The Indian health care market is expected to nearly double to $320 billion by 2028, up from $180 billion last year, Bain & Co. said in a March 6 report.

A health worker checks a patient’s blood pressure at a hospital in Gurgaon, India.
A health worker checks a patient’s blood pressure at a hospital in Gurgaon, India.

Manipal Health Enterprises Pvt. is looking to acquire a smaller India hospital chain — its fourth buyout since 2020 — that can propel the Temasek Holdings Pte-backed firm to being the country’s No. 1 health care provider, toppling Apollo Hospitals Enterprise Ltd.

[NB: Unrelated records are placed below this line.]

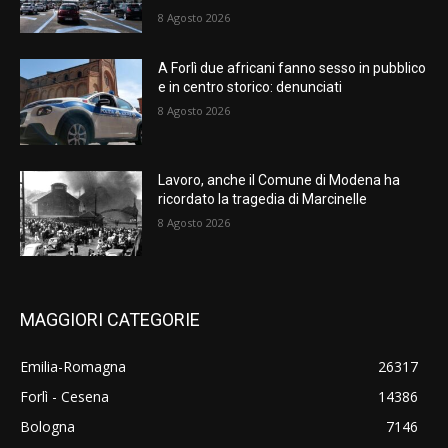
8 Agosto 2026
A Forlì due africani fanno sesso in pubblico
e in centro storico: denunciati
8 Agosto 2026
Lavoro, anche il Comune di Modena ha
ricordato la tragedia di Marcinelle
8 Agosto 2026
MAGGIORI CATEGORIE
Emilia-Romagna
26317
Forlì - Cesena
14386
Bologna
7146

The Bengaluru-based closely held firm, in which Temasek owns 51% equity, is in talks to buy a hospital firm in the eastern part of India, Dilip Jose, Manipal’s chief executive officer said in an interview, adding that there would be clarity on the deal in six weeks. He didn’t specify the target or the deal size. 

Local news website MoneyControl reported earlier this week that Manipal was in the final leg of discussions to acquire Kolkata-based Medica Synergie, which will bring in 1,200 beds.

The eastern parts of India “continue to be under-penetrated and undeserved,” he said, adding that the company wanted to expand its presence in the region. 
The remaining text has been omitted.